Wednesday, March 14th. The 22nd day of Lent.

I suppose there are numerous ways this could play itself out, but the point is that you and I cannot know what realities exist beyond our feeble powers of observation. Voyager has been traveling for 35 years and is just now leaving our solar system. And it’s not like Voyager has done a thorough job of mapping things along the way. Once you get a little ways out beyond earth, our ignorance is laughable.

Let’s face it. We don’t know much. We can’t see very far. And the farther away we look the farther back in time we see, which sounds cool until you realize that there is simply no physical way you and I can keep up with current events even in our own galaxy. And there is a LOT more out there beyond the Milky Way.

So okay, like I said, I see a few ways this could go. Tonight I’ll mention just one of them.

All of the prayers, hopes, dreams, rituals, acts of altruistic benevolence, cups of cold water offered to neighbors, all of our glorious myths that were thousands of years in the making with their subtle layers of meaning and symbol, the decades and decades of silence offered by monks of various faiths, the wisdom of accumulated years of human spiritual seeking, all of it has been continually rising up from humanity since humans first walked the earth. And it’s going nowhere.
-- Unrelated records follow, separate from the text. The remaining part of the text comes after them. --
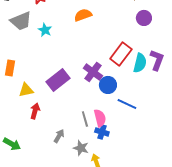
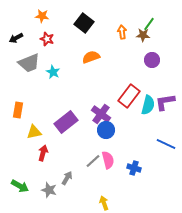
purple L-shape: (157, 60) -> (165, 102), turned -120
blue circle: (108, 85) -> (106, 130), moved
blue line: (127, 104) -> (166, 144), moved
gray line: (85, 119) -> (93, 161), turned 63
blue cross: (102, 132) -> (134, 168), moved
gray star: (81, 148) -> (49, 190), moved

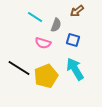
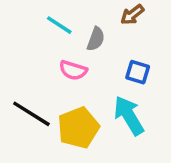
blue square: (73, 40) -> (138, 72), moved

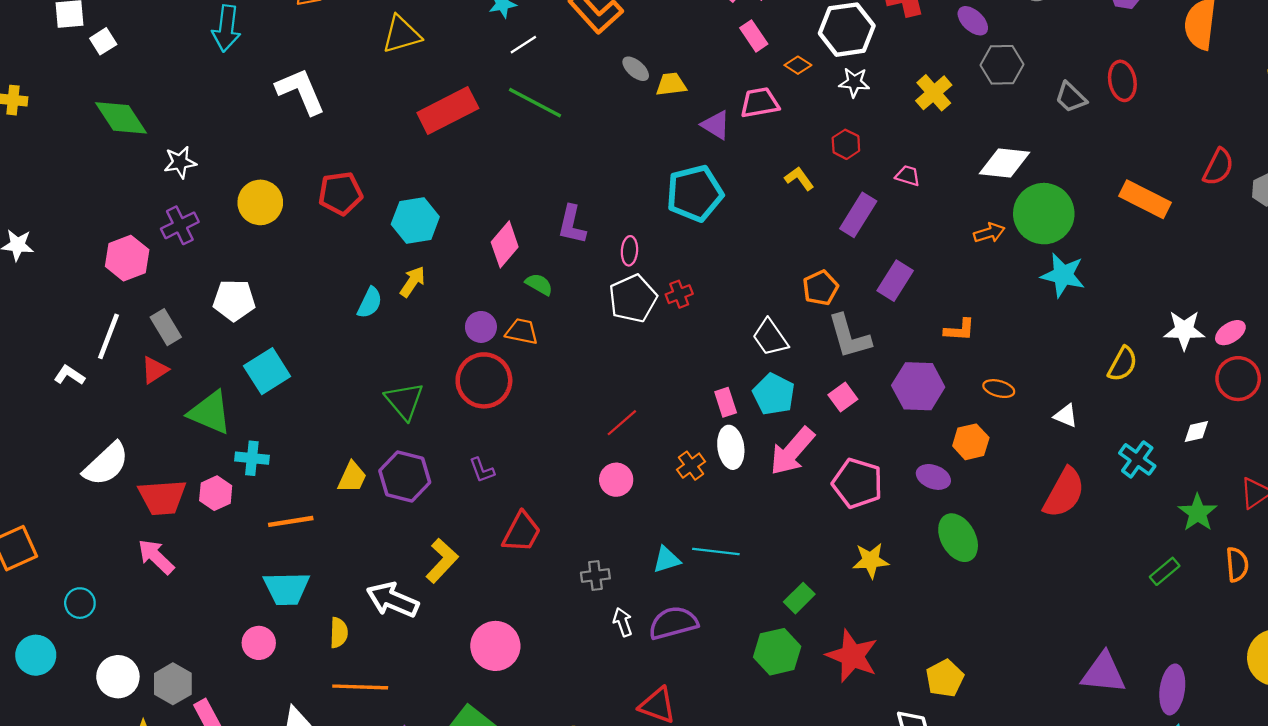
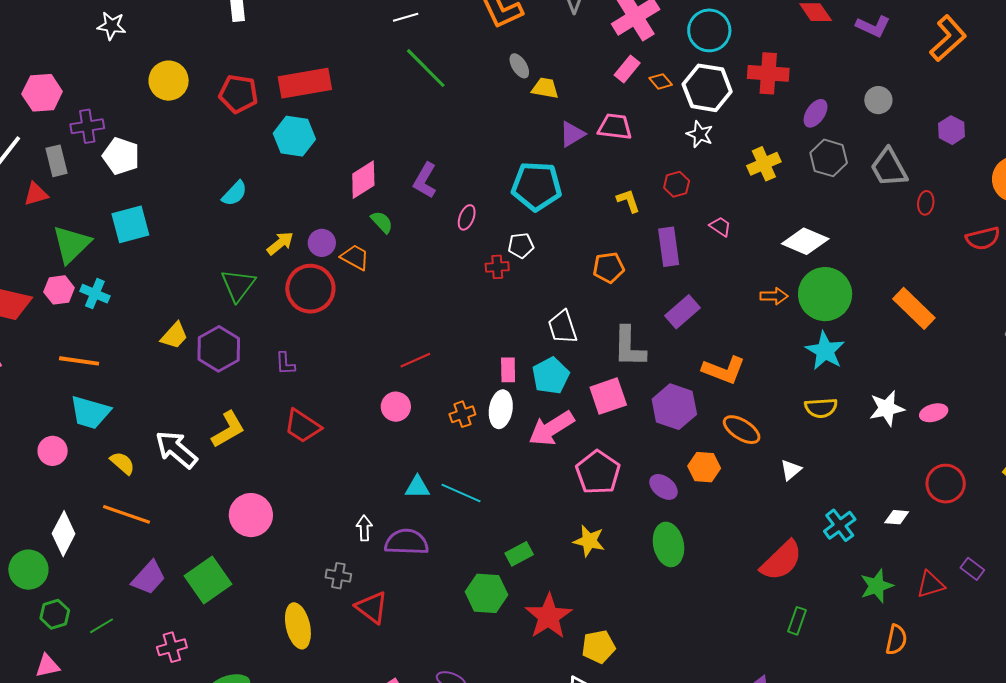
purple ellipse: (973, 21) -> (816, 113), turned 64
pink rectangle: (754, 36) -> (627, 69), turned 56
white line: (523, 45) -> (406, 17), moved
orange diamond: (798, 65) -> (661, 81), moved
red ellipse: (1122, 81) -> (926, 203), size x0.7
gray trapezoid: (1071, 97) -> (889, 168), moved, size x1.4
red rectangle: (448, 110) -> (305, 83), moved
purple triangle: (716, 125) -> (572, 134), turned 40
red semicircle: (1218, 167) -> (983, 238), moved, turned 32
purple rectangle: (858, 215) -> (669, 247), turned -57
purple cross: (180, 225) -> (87, 126), moved
yellow arrow: (413, 282) -> (280, 243), moved
orange pentagon: (820, 288) -> (609, 267), moved
white pentagon: (633, 298) -> (521, 245), moved, size x0.6
orange L-shape: (959, 330) -> (724, 370), size x1.5
white star: (1184, 330) -> (887, 408), moved, turned -30
pink ellipse: (1230, 333) -> (934, 413), moved
yellow semicircle: (1123, 364) -> (821, 408), moved, turned 40
orange ellipse: (999, 389) -> (742, 430), size x1.4
pink square: (843, 397) -> (608, 396), size x1.5
green triangle: (210, 413) -> (71, 244), turned 36
white triangle: (1066, 416) -> (791, 470), turned 40
pink hexagon: (216, 493) -> (59, 290), moved
red semicircle: (1064, 493) -> (781, 561), moved
orange line: (291, 521) -> (79, 361), moved
red trapezoid: (522, 532) -> (303, 426), turned 78
green rectangle: (1165, 571) -> (797, 621), moved, turned -48
gray cross: (595, 576) -> (338, 576), moved
yellow semicircle: (339, 633) -> (122, 463), turned -68
yellow pentagon: (945, 678) -> (598, 647), moved

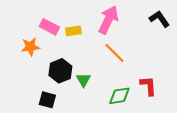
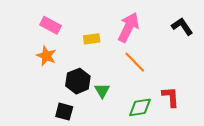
pink rectangle: (49, 27) -> (51, 25), moved
orange star: (30, 47) -> (46, 56), turned 30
It is received – well not even received really, more like swallowed – by a cold, impersonal Cosmos. Which is to say that the only reality behind our spiritual offerings is any physical reality they might have. Which is to say that a certain amount of well-intentioned but ultimately futile heat rose and was dissipated into a reality so unthinkably vast that it’s as if all of that stuff never really existed.

It’s kind of like pissing into the Pacific Ocean and wondering if the temperature of the water changed.

That very well could be the deal.

In that case, I really don’t know what to make of all of the religious stuff we do. I mean, throw out all the hypocritical, self-serving, awful mess that often passes for religion these days. As Jesus once observed, they sought present and physical rewards and they got them. But it’s the other stuff that gets to me. The beauty of a truly human myth that arose from collective experience and consciousness over time. The absolutely lovely saint-like lives that are born out of a devotion to a higher intelligence and meaning. The passionate feeling down inside so many of us that whispers “you aren’t alone.” All of it. I truly don’t know what to do with it.

It kind of becomes – to my way of thinking – the largest work of poetry or performance art ever imagined. Millennia in the making, if taken all together, it certainly is quite an artistic and essentially human thing.

So I guess I’m on board with it. I’m all in. And I say that knowing there is a serious possibility that the spiritual stuff is ultimately not going to come to anything. I’m not just playing along either. I’m not talking about some cheap and easy Pascal’s Wager. I’m giving a pretty damn big chunk of my life to this thing, this spiritual impulse, this gigantamongous performance art thing, whatever it is.

“Can you believe Gordon, he really believes this shit.”

“I know, what the hell, right?”

So is there anything from the other side of the ledger worth mentioning? Small stuff, mostly. Kind of personal, embarrasing stuff that I say so softly you have to ask me to speak up.

I SAID, it’s making my heart sing, if you must know. And my heart beats faster when I think of the joy I’ll feel at the first allelujah we’ll shout on Easter Sunday. That’s something, isn’t it? It’s not nothing when you feel something in your heart, a powerful, shaking joy that seems to come, strangely enough, from feeling small and giving yourself to something beyond? It makes me cry a little because of the silly humanity behind it all, even more so if we all turn out to be complete fools because there’s nothing out there.

So yeah, okay. I’m in. But you already knew that about me. And that’s not the point of this. I’ve just been imagining how this thing could play itself out.

And of course, there are other scenarios we might imagine, right?